Vehicle theft across the country is up 35% since October 2022 – helped by the value of second hand cars also increasing. The map above shows the cars stolen in the area south of Lavender Hill over three months (16 of them) as green dots; it’s a similar story north of Lavender Hill. Bear in mind that vehicle theft, as a high value crime where insurers will be involved, is more likely to be reported than other crimes. London’s by no means the worst area in the UK for car thefts – that’s the West Midlands! – though it’s above average.
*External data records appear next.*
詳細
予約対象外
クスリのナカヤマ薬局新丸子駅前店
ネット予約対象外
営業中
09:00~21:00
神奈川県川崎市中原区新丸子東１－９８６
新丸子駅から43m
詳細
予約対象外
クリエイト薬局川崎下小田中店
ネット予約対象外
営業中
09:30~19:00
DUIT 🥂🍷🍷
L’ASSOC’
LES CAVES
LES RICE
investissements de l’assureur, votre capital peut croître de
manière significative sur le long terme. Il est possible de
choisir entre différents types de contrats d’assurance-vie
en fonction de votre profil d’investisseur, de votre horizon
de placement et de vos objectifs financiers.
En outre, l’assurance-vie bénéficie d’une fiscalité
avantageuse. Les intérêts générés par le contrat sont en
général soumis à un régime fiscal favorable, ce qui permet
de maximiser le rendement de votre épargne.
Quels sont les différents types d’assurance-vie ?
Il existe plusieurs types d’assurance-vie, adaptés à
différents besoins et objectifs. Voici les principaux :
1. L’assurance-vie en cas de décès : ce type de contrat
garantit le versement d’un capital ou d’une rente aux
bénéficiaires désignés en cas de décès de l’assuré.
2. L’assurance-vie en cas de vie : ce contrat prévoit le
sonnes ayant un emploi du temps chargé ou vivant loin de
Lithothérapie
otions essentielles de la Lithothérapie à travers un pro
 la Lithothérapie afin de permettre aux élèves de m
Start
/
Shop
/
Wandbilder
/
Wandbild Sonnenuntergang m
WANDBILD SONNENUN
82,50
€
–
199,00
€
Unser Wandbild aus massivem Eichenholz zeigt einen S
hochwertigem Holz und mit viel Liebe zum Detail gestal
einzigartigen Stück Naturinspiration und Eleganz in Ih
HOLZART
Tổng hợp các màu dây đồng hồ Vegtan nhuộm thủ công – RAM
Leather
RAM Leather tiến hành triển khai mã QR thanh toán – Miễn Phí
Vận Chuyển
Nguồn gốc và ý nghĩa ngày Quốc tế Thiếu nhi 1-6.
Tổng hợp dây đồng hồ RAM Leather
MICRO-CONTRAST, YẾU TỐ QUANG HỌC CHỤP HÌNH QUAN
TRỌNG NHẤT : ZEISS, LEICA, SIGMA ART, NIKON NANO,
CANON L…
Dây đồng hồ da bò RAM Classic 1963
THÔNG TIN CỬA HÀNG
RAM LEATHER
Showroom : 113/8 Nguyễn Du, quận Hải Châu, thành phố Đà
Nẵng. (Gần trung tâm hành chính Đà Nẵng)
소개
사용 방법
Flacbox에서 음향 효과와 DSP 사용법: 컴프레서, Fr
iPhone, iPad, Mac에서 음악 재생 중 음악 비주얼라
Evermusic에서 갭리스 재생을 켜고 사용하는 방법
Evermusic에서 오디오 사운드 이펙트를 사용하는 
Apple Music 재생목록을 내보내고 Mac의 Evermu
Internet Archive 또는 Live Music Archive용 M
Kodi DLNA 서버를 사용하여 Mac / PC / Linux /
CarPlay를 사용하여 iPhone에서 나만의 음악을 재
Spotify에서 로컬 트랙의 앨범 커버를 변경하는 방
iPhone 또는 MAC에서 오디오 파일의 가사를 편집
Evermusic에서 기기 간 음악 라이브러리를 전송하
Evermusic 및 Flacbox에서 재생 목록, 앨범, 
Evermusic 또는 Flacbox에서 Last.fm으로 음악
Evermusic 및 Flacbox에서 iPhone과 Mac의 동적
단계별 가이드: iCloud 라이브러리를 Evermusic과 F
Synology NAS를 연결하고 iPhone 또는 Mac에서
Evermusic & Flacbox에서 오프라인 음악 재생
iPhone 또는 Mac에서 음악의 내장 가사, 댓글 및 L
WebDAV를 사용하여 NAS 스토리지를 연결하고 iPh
Motor vehicle crime, both theft of and from cars, is one of our local Ward police force’s top three current priorities. They have been using the patterns in reports and thefts to identify locations for patrols and potential offenders, while also doing what they can to spread the word about what we can all do to discourage this type of crime through social media and engagement with local residents.

Some vehicle crimes are falling. A few years ago it was all about catalytic converters being stolen – with some makes and models being especially attractive: Toyota Prius & Auris, Honda Jazz & CR-V, and Lexus RX were unlucky enough to have easy-to-access converters; and hybrid cars were also popular for theft as the converters tended to be in better condition. This was mainly but not entirely a suburban crime, with much less of this here than in outer boroughs – and it seemingly peaked in 2020 when the Metropolitan Police investigated 15,000 reports across the city. The rate of theft has dropped steeply since as metal prices have fallen and other crimes have proved more attractive, and is down to 200 or so cases a year across Wandsworth, well under than half what we were seeing a few years ago. There have also been a few fairly isolated cases of components being stolen from cars – from bumpers and lights to steering wheels and airbags – again to supply the parts market.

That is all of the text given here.